The midget points at one of the faded blue tattoos on his neck.

– Like it says right here. Stretch. Name’s Stretch.

She squints at the tattoo.

– Yeah. Stretch. OK, clearly I’m not going to be able to make my point with you the way I’d like to. Let me put it another way.

She pauses, looks at the top of the tent’s center-pole, where smoke from the torches and the brazier slips out through a large hole, and looks back at him.

– You are fucked.

He raises his eyebrows.

– Fucked?

She nods.

– Raw. You had a chance not to be, but you are now officially fucked raw.

He blows out his lips, reaches back and rubs a buttock.

– Hell, fucked raw and I didn’t even get a reach-around.

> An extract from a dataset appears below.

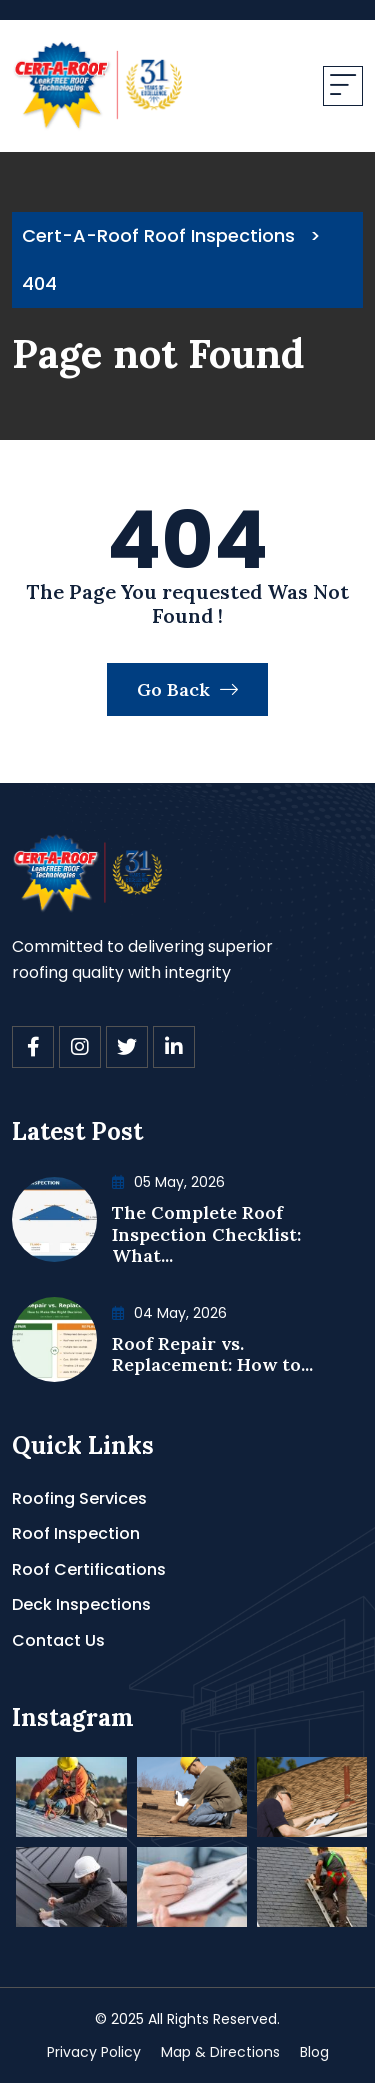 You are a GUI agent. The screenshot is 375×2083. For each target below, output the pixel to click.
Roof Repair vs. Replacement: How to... (212, 1354)
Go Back (187, 689)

The snicker goes around the tent again, but not as far.

Lydia nods again.

– Yeah, no reach-around. See, here you are, you and your Clan, and you need something. You need something so bad, you have to go outside of your inbred little comfort zone and look for help.

– Help? Ain’t no one asking for help around here. We’re the ones making offers.

She gives him a look up and another back down.

– Like. Hell.

He stands, grimaces as skin around his wound stretches.

– You want to start watching your lip, woman.

Lydia looks at me.

– Finally, he calls me what I am, and he thinks it’s an insult.

She looks at Vendetta and Harm.

– How can the two of you put up with being exploited by this piece of crap?

Vendetta grabs her crotch.

– Exploit this, cunt.

Lydia waves a hand.

– You’re not my type.

Stretch puts himself in front of Lydia.

– You leave them girls out of this.

Lydia squats slowly, puts herself on eye level with him.

– Gladly.

His lips peel from his gleaming teeth, a bit of pink gristle caught between two of them.

– You best start treading softly.

Lydia purses her lips and covers them with a finger.